A growing body of literature is associated with the debate over whether persistent viral infection provides a significant contribution to Alzheimer's disease and other neurodegenerative conditions. Some viruses, such as varieties of herpes simplex virus (HSV), cannot be effectively cleared by the immune system. They linger in the body to continually provoke immune reactions. The contribution of viral infection is clearly not reliable and sizable, however, as the epidemiological evidence is mixed. Some study populations show a correlation between infection status or use of antiviral therapies, while some do not. Some researchers have proposed that significant contributions to neurodegenerative disease require the interacting presence of several viral infections, which if true would explain why studies assessing infection status for a single virus produce mixed results.
If looking at only biological mechanisms, such as HSV-1 driving greater accumulation of amyloid-β in the aging brain, or the disruptions to immune function generated by cytomegalovirus, it all sounds quite compelling. But at the end of the day, researchers have be to able to demonstrate a robust association in epidemiological data for the viral contribution to Alzheimer's disease and other neurodegenerative conditions to be taken seriously. At the moment researchers are still in search of that robust correlation, and as a consequence this remains an exploratory part of the field.
HSV-1 as a Potential Driver of Alzheimer's Disease
Globally, approximately 4 billion people, or 64% of the population under the age of 50, are infected with herpes simplex virus type 1 (HSV-1). Antiviral medications such as acyclovir, famciclovir, and valacyclovir are prescribed to symptomatic patients. A complete cure for HSV-1 remains elusive in 2025, as these medicines do not eliminate the virus. After an initial infection, HSV-1 often enters a latent state, which can be reactivated, causing recurrent outbreaks, symptomatic or asymptomatic. Emerging evidence suggests that HSV-1 may contribute to neurodegeneration, particularly in Alzheimer's disease (AD), potentially through mechanisms such as chronic neuroinflammation, amyloid-beta (Aβ) and hyperphosphorylated Tau accumulation, oxidative stress, and synaptic dysfunction. Moreover, HSV-1 proteins have been detected in the hippocampus and thalamus, both of which are affected in AD. However, the role of HSV-1 in dementia remains unclear.
In this review, we examine current evidence on the potential role of HSV-1 in the pathogenesis of dementia and consider whether targeting HSV-1 could be a viable strategy for preventing progressive neurodegeneration. Although many studies have demonstrated an association between HSV-1 and AD, further exploration is needed to determine whether HSV-1 infection is a cause or a consequence of AD degeneration.

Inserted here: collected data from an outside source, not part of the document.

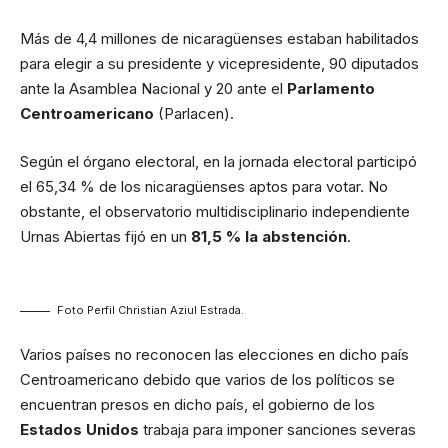
Más de 4,4 millones de nicaragüenses estaban habilitados
para elegir a su presidente y vicepresidente, 90 diputados
ante la Asamblea Nacional y 20 ante el
Parlamento
Centroamericano
(Parlacen).
Según el órgano electoral, en la jornada electoral participó
el 65,34 % de los nicaragüenses aptos para votar. No
obstante, el observatorio multidisciplinario independiente
Urnas Abiertas fijó en un
81,5 % la abstención
.
Foto Perfil Christian Aziul Estrada.
Varios países no reconocen las elecciones en dicho país
Centroamericano debido que varios de los políticos se
encuentran presos en dicho país, el gobierno de los
Estados Unidos
trabaja para imponer sanciones severas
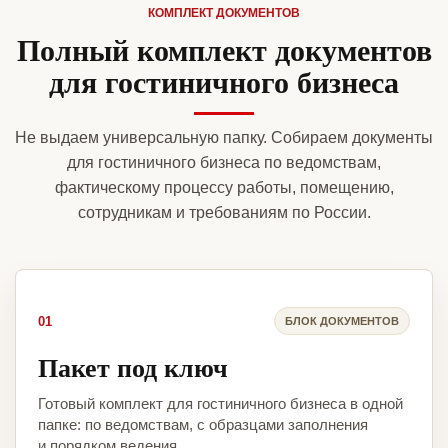
КОМПЛЕКТ ДОКУМЕНТОВ
Полный комплект документов
для гостиничного бизнеса
Не выдаем универсальную папку. Собираем документы
для гостиничного бизнеса по ведомствам,
фактическому процессу работы, помещению,
сотрудникам и требованиям по России.
01
БЛОК ДОКУМЕНТОВ
Пакет под ключ
Готовый комплект для гостиничного бизнеса в одной
папке: по ведомствам, с образцами заполнения
и порядком ведения.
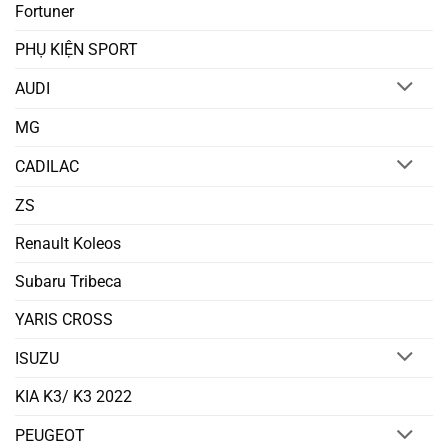
Fortuner
PHỤ KIỆN SPORT
AUDI
MG
CADILAC
ZS
Renault Koleos
Subaru Tribeca
YARIS CROSS
ISUZU
KIA K3/ K3 2022
PEUGEOT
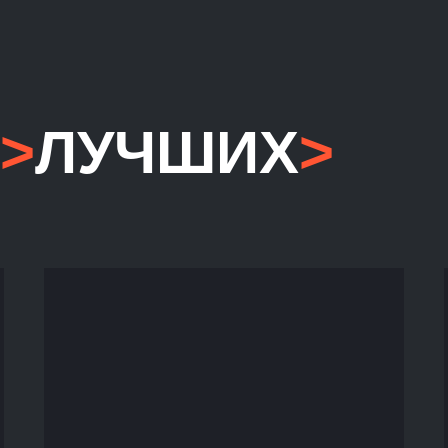
>
ЛУЧШИХ
>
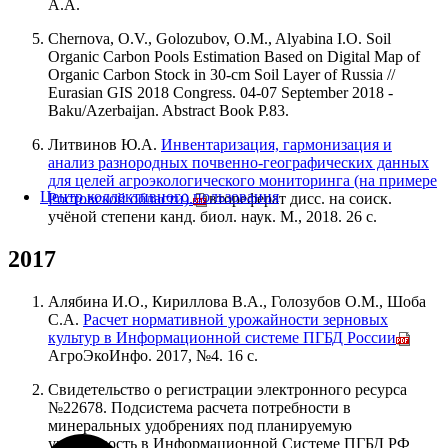
А.А.
Chernova, O.V., Golozubov, O.M., Alyabina I.O. Soil
Organic Carbon Pools Estimation Based on Digital Map of
Organic Carbon Stock in 30-cm Soil Layer of Russia //
Eurasian GIS 2018 Congress. 04-07 September 2018 -
Baku/Azerbaijan. Abstract Book P.83.
Литвинов Ю.А.
Инвентаризация, гармонизация и
анализ разнородных почвенно-географических данных
для целей агроэкологического мониторинга (на примере
Центр коллективного пользования
Ростовской области).
Автореферат дисс. на соиск.
учёной степени канд. биол. наук. М., 2018. 26 с.
2017
Алябина И.О., Кириллова В.А., Голозубов О.М., Шоба
С.А.
Расчет нормативной урожайности зерновых
культур в Информационной системе ПГБД России
//
АгроЭкоИнфо. 2017, №4. 16 с.
Свидетельство о регистрации электронного ресурса
№22678. Подсистема расчета потребности в
минеральных удобрениях под планируемую
урожайность в Информационной Системе ПГБД РФ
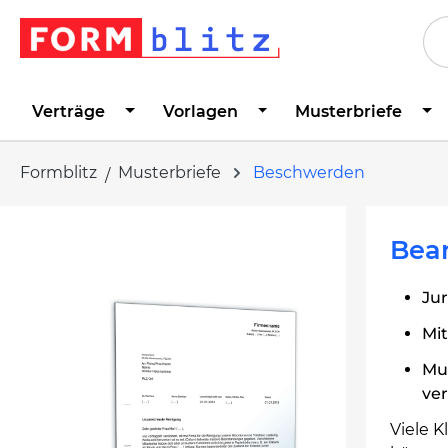
springen
Zur Hauptnavigation springen
Verträge
Vorlagen
Musterbriefe
Formblitz
Musterbriefe
Beschwerden
Bildergalerie überspringen
Bea
Jur
Mi
Mu
ve
Viele 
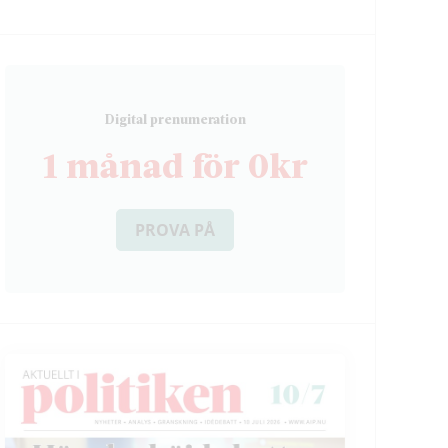
D
igital prenumeration
1 månad för 0kr
PROVA PÅ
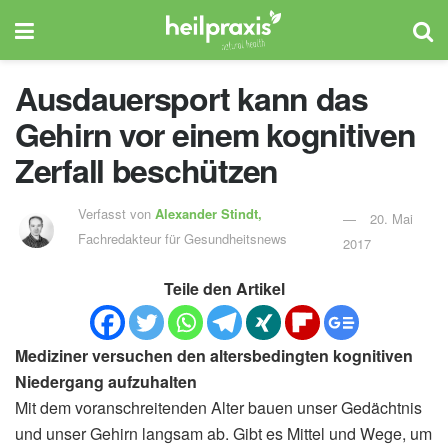
Ausdauersport kann das
Gehirn vor einem kognitiven
Zerfall beschützen
Verfasst von
Alexander Stindt,
20. Mai
Fachredakteur für Gesundheitsnews
2017
Teile den Artikel
Mediziner versuchen den altersbedingten kognitiven
Niedergang aufzuhalten
Mit dem voranschreitenden Alter bauen unser Gedächtnis
und unser Gehirn langsam ab. Gibt es Mittel und Wege, um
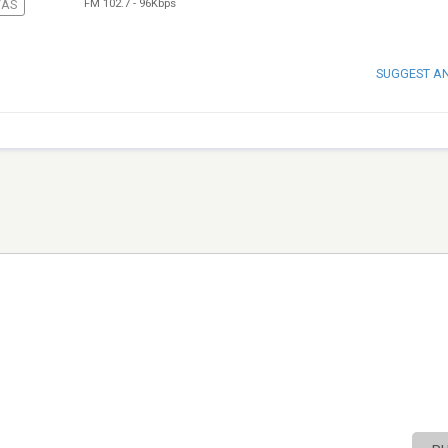
FM 102.7
-
96Kbps
AS
SUGGEST A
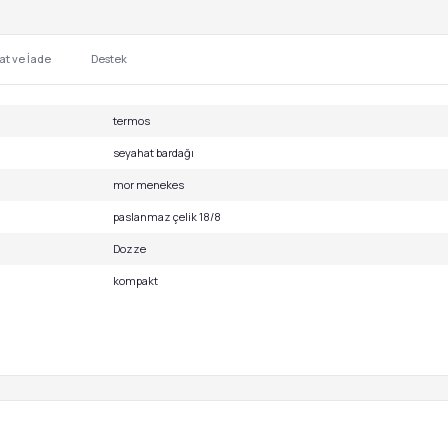
at ve İade
Destek
termos
seyahat bardağı
mor menekes
paslanmaz çelik 18/8
Dozze
kompakt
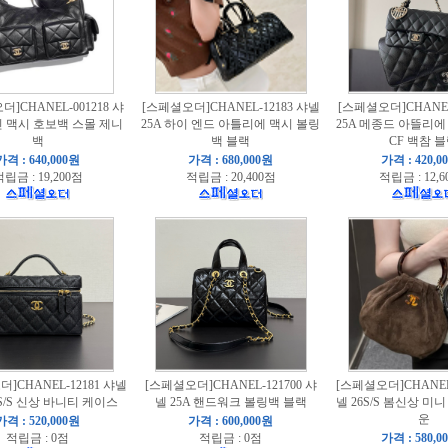
]CHANEL-001218 샤
[스페셜오더]CHANEL-12183 샤넬
[스페셜오더]CHANEL
 맥시 호보백 스몰 제니
25A 하이 엔드 아틀리에 맥시 볼링
25A 메종드 아뜰리에
백
백 블랙
CF 백참 
가격 : 640,000원
가격 : 680,000원
가격 : 420,0
립금 : 19,200점
적립금 : 20,400점
적립금 : 12,6
]CHANEL-12181 샤넬
[스페셜오더]CHANEL-121700 샤
[스페셜오더]CHANEL-
S/S 신상 바니티 케이스
넬 25A 핸드워크 볼링백 블랙
넬 26S/S 봄신상 미
운
가격 : 520,000원
가격 : 600,000원
적립금 : 0점
적립금 : 0점
가격 : 580,0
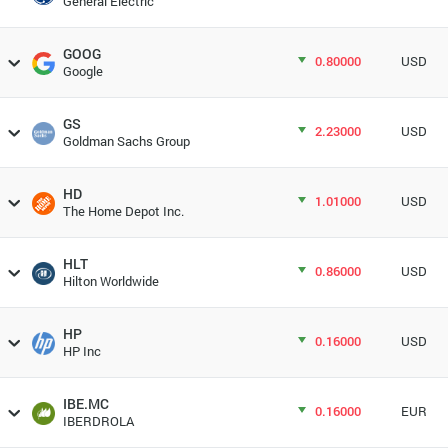
General Electric
GOOG
0.80000
USD
Google
GS
2.23000
USD
Goldman Sachs Group
HD
1.01000
USD
The Home Depot Inc.
HLT
0.86000
USD
Hilton Worldwide
HP
0.16000
USD
HP Inc
IBE.MC
0.16000
EUR
IBERDROLA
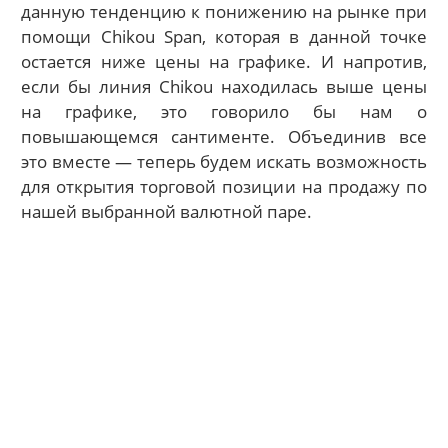
данную тенденцию к понижению на рынке при
помощи Chikou Span, которая в данной точке
остается ниже цены на графике. И напротив,
если бы линия Chikou находилась выше цены
на графике, это говорило бы нам о
повышающемся сантименте. Объединив все
это вместе — теперь будем искать возможность
для открытия торговой позиции на продажу по
нашей выбранной валютной паре.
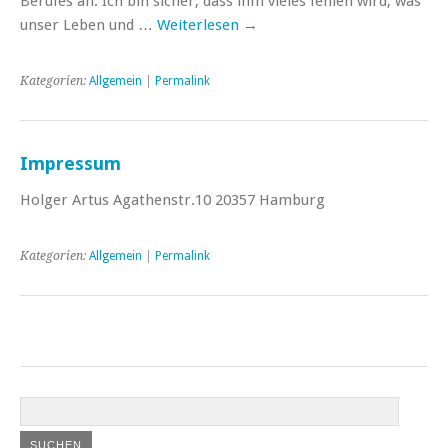
Berufes an. Ich bin sicher, dass ihm vieles fehlen wird, was
unser Leben und …
Weiterlesen
→
Kategorien:
Allgemein
|
Permalink
Impressum
Holger Artus Agathenstr.10 20357 Hamburg
Kategorien:
Allgemein
|
Permalink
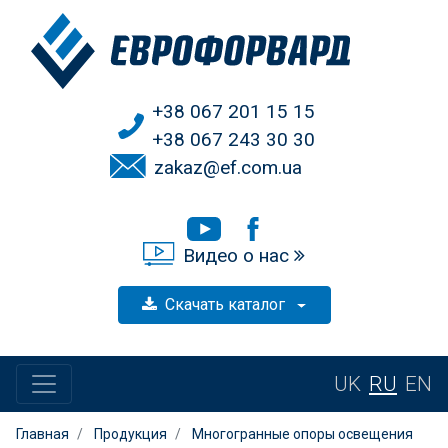
+38 067 201 15 15
+38 067 243 30 30
zakaz@ef.com.ua
Видео о нас
Скачать каталог
UK
RU
EN
Главная
Продукция
Многогранные опоры освещения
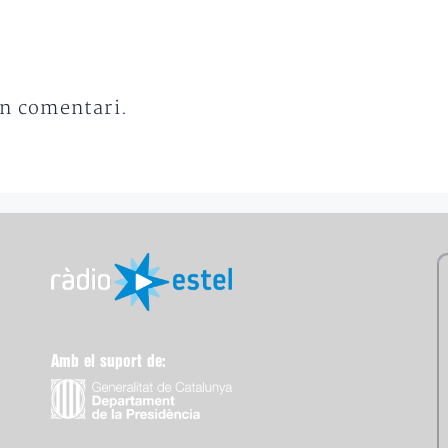
un comentari.
Amb el suport de:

Because HSV-1 is latent in the trigeminal ganglion and travels to the brain during reactivation, an animal model that can physiologically mimic human-brain conditions remains a challenge. Thus, future studies should examine possible experimental models in order to determine the causality between HSV-1 and AD.
AD is characterized by progressive memory impairment, executive dysfunction, and visuospatial impairment. Several studies have shown that neurotropic viral infections serve as a risk factor for AD onset and progression. Regarding the contribution of HSV-1 infection to AD onset, the studies started with the observation demonstrating the association between HSV-1 DNA and amyloid plaques. 72% of HSV-1 DNA was associated with plaques, whereas only 24% of HSV-1 DNA was associated with plaques in normal brains. Furthermore, HSV-1 DNA and proteins were found in the central nervous system, particularly in the hippocampus and thalamus, which are predominantly affected in AD, supporting the association between HSV-1 infection and AD.
In an epidemiological study, a meta-analysis revealed a positive correlation between anti-HSV-1 acyclovir treatment and the potential reduction in the risk of AD development or slowing down the progression of AD symptoms. However, the analysis may be limited by the lack of data from prospective randomized controlled clinical trials. A Phase II randomized, double-blind, placebo-controlled trial of valacyclovir in patients with mild AD and evidence of HSV-1/2 infection was recently completed (NCT03282916). After 78 weeks of treatment, valacyclovir did not slow disease progression. However, it remains unclear whether a longer treatment duration or intervention at an earlier disease stage might be required to observe therapeutic effects.
Overall, the mechanisms underlying HSV-1 in regulating AD progression are unclear, and further experimental studies are needed to confirm the epidemiological association between HSV-1 and AD. In addition, it remains unclear whether the increased presence of HSV-1 DNA and proteins in brain regions is a consequence of AD-associated immune dysfunction, making the brain more susceptible to infection.